Joe capitalises on a life-long love of blinking lights and upbeat MIDI soundtracks covering the latest developments in smartphones and tablet computers. When not ruining his eyesight staring at small screens, Joe ruins his eyesight playing video games and watching movies. Twitter: @Joseph_Hanlon


Design
Looking at the Nokia WH-500 on-ear headphones reminds us of the identically-dressed working class in any dystopic sci-fi movie. The headphone's matte black plastic headstrap and pleather-cushioned ear-cups make the WH-500 indistinguishable from so many other on-ear headphone options from the various brands that dabble in audio products.

Running down from under the speakers are two cables which meet at a "pod" which houses the hands-free speakerphone mic and audio controls.
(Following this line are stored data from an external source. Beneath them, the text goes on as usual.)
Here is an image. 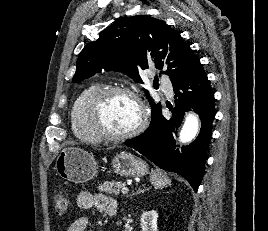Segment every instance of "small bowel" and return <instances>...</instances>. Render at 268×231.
<instances>
[{
	"label": "small bowel",
	"mask_w": 268,
	"mask_h": 231,
	"mask_svg": "<svg viewBox=\"0 0 268 231\" xmlns=\"http://www.w3.org/2000/svg\"><path fill=\"white\" fill-rule=\"evenodd\" d=\"M76 204L81 209H91L95 207L100 212L106 215H114L117 211L116 201L104 194H92L88 191H82L76 198ZM89 225V219L86 217H80L72 222L66 231H87Z\"/></svg>",
	"instance_id": "obj_1"
}]
</instances>
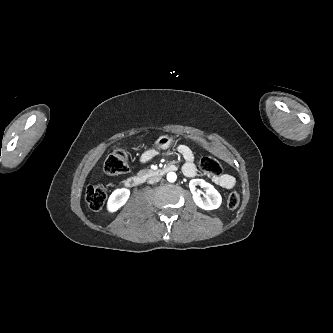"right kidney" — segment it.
<instances>
[{
    "label": "right kidney",
    "instance_id": "ca27d5eb",
    "mask_svg": "<svg viewBox=\"0 0 333 333\" xmlns=\"http://www.w3.org/2000/svg\"><path fill=\"white\" fill-rule=\"evenodd\" d=\"M129 195L130 191L126 188L116 189L113 191L108 199L107 210L109 212L117 211L127 202Z\"/></svg>",
    "mask_w": 333,
    "mask_h": 333
}]
</instances>
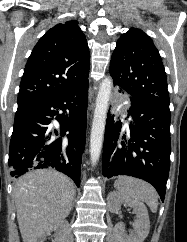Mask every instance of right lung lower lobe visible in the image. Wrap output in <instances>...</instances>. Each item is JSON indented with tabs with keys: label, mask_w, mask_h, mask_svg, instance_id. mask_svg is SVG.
Returning a JSON list of instances; mask_svg holds the SVG:
<instances>
[{
	"label": "right lung lower lobe",
	"mask_w": 187,
	"mask_h": 242,
	"mask_svg": "<svg viewBox=\"0 0 187 242\" xmlns=\"http://www.w3.org/2000/svg\"><path fill=\"white\" fill-rule=\"evenodd\" d=\"M87 102L88 81L18 106L9 148L11 175L19 177L31 169L52 167L79 187ZM53 117L58 130L50 127Z\"/></svg>",
	"instance_id": "obj_1"
}]
</instances>
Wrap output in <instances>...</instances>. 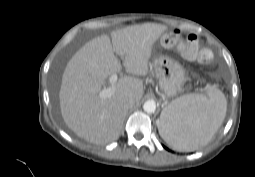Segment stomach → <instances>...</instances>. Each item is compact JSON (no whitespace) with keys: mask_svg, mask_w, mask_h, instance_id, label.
Here are the masks:
<instances>
[{"mask_svg":"<svg viewBox=\"0 0 255 177\" xmlns=\"http://www.w3.org/2000/svg\"><path fill=\"white\" fill-rule=\"evenodd\" d=\"M172 34L162 36V41L171 38ZM160 89L167 97L173 98L182 92L186 78L182 65L172 58L157 55L152 62Z\"/></svg>","mask_w":255,"mask_h":177,"instance_id":"stomach-1","label":"stomach"}]
</instances>
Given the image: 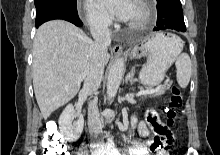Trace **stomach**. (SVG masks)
I'll list each match as a JSON object with an SVG mask.
<instances>
[{"mask_svg": "<svg viewBox=\"0 0 220 155\" xmlns=\"http://www.w3.org/2000/svg\"><path fill=\"white\" fill-rule=\"evenodd\" d=\"M183 48L182 40L172 33H158L135 47L130 56L138 58L148 55V61L140 71L139 78L144 85L156 86L160 84L174 60Z\"/></svg>", "mask_w": 220, "mask_h": 155, "instance_id": "0dacf381", "label": "stomach"}]
</instances>
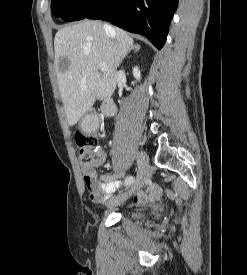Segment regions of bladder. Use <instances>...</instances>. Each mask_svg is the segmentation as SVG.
<instances>
[{
  "label": "bladder",
  "mask_w": 247,
  "mask_h": 275,
  "mask_svg": "<svg viewBox=\"0 0 247 275\" xmlns=\"http://www.w3.org/2000/svg\"><path fill=\"white\" fill-rule=\"evenodd\" d=\"M144 218V214L141 213V212H135L131 217L130 219L132 221H139V220H142Z\"/></svg>",
  "instance_id": "obj_1"
}]
</instances>
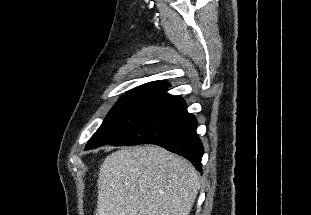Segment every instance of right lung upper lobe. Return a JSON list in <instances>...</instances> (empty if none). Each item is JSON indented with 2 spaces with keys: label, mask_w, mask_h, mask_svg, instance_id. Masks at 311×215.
Returning <instances> with one entry per match:
<instances>
[{
  "label": "right lung upper lobe",
  "mask_w": 311,
  "mask_h": 215,
  "mask_svg": "<svg viewBox=\"0 0 311 215\" xmlns=\"http://www.w3.org/2000/svg\"><path fill=\"white\" fill-rule=\"evenodd\" d=\"M142 86H168V84L166 82L153 81L143 84Z\"/></svg>",
  "instance_id": "obj_1"
}]
</instances>
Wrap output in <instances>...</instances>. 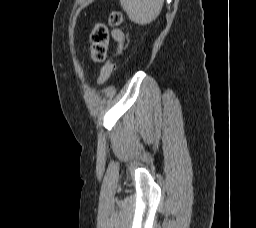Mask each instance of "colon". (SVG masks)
<instances>
[{
	"instance_id": "colon-1",
	"label": "colon",
	"mask_w": 256,
	"mask_h": 228,
	"mask_svg": "<svg viewBox=\"0 0 256 228\" xmlns=\"http://www.w3.org/2000/svg\"><path fill=\"white\" fill-rule=\"evenodd\" d=\"M124 19L123 12L120 10L112 11L109 16V23L113 27H118L122 24ZM92 47L90 51V58L93 62L101 63L104 65L100 71L98 82L105 84L115 71V63L112 60H107V49L109 44V32L108 28L103 23H96L91 32Z\"/></svg>"
}]
</instances>
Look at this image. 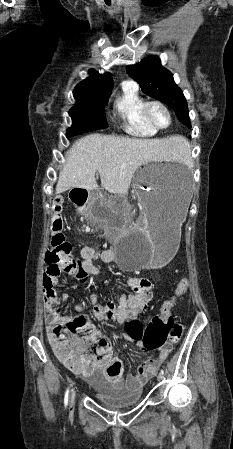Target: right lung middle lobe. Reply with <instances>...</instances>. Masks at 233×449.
<instances>
[{
    "label": "right lung middle lobe",
    "instance_id": "dd1d6c3e",
    "mask_svg": "<svg viewBox=\"0 0 233 449\" xmlns=\"http://www.w3.org/2000/svg\"><path fill=\"white\" fill-rule=\"evenodd\" d=\"M111 94L91 96L76 99L77 104L70 109L72 127L67 130L66 136L75 135L106 128L107 120L104 116V108Z\"/></svg>",
    "mask_w": 233,
    "mask_h": 449
}]
</instances>
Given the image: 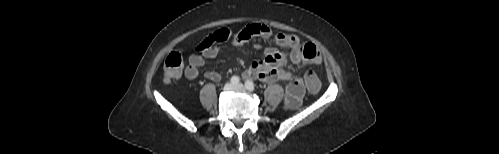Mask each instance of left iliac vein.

The pod features six buttons in all: a volume rocker, play/pause and track selection keys and a call key. This in turn runs down to a standard 3.5mm headphone jack on the end of the cable. The cable is 1.3-metres in length.

The WH-500s are a lightweight pair of cans, though this gives them a cheaper feel compared to others he have in the office. We found the headband didn't grip to our head as well as we'd have liked, though the swiveling ear-cup design did help the WH-500s sit on our ears reasonably comfortably.

Performance
There's two ways to approach this, the right way and the wrong way. The wrong way would suggest we compare the WH-500s to the set of crappy headphones that Nokia (and Apple, and Samsung, etc) put in the box with the mobile phones we buy. Compared to those, the WH-500 sound like God speaking to you through a pair of cups connected by a piece of heavenly, golden string. The bass especially is much better represented in these headphones then in the sub-par in-ear set you get with your phone.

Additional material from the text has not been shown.